The protocols we encounter most often are in this list: FTP, OPC UA, OPC DA, Modbus TCP, Modbus RTU, Profibus, Profinet, Bacnet, Ethercat, MQTT, API. The goal of this post is not to explain all of these in detail (we will do that later on), but to already give you an introduction and explain what they’re used for.
A first observation from our side is that different companies are structured…differently. In some cases the department responsible for setting up the connections with the data sources is referred to the OT department. Other clients bring us in touch with IT, while others still refer to the Automation department.
All of these protocols have advantages and disadvantages, but one seldom free to choose. Most often historical choices related to PLC architecture determine what is possible or not, or the choice is imposed by the brand of the historian or data source. Even the version of the database has an impact on what is possible or not: older versions of databases have no way of interacting through API, while some of the newer versions are API only.
An advantage of FTP for example is that it’s known by many people, but on the flip-side has serious security concerns.
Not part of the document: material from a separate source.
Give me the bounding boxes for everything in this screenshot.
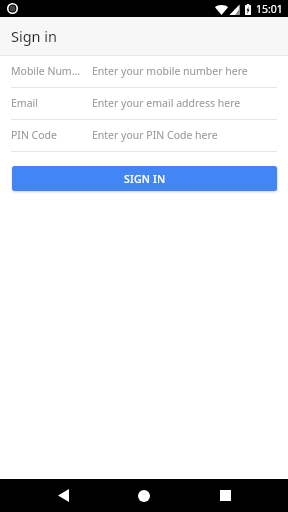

These in turn can be covered by using SFTP, but still the downside is that there’s no way to ensure that data is structured in the correct way. If the file contents is altered at the source-side, this may quite easily cause the process of automated data transfer and ingestion to stop. An other disadvantage is that this protocol relies on files, such that on the sender side often files need to be generated from a database, and on the receiver side file manipulations are needed to get the data into a database structure.
Both OPC (Open Platform Communications) options, OPC UA and OPC DA stem from standardization efforts that allow for fast and efficient data transfer between different sources. As the name states, the goal for it is to be Open. In practice however what one sees is that it is sometimes difficult to configure, and that different vendors include different flavors of an OPC protocol, adding up to the complexity. Once set up however the transfer is quite smooth and easy to scale up. The DA flavor (Data Access) is the older version, born around 1995, the UA version (Unified Architecture) is a more recent approach, which offers a higher flexibility related to data types and is ready to cope with situations that are at present still not known: it allows for evolution.
We’ll dig a bit deeper in all of these protocols at a later moment, but for now it should be clear that different options for data transfer exist, but that in real-time situations the choice will only partially depend on what is the most optimal, and will be governed mostly by what is possible given the IT/OT infrastructure and hardware available in your plant.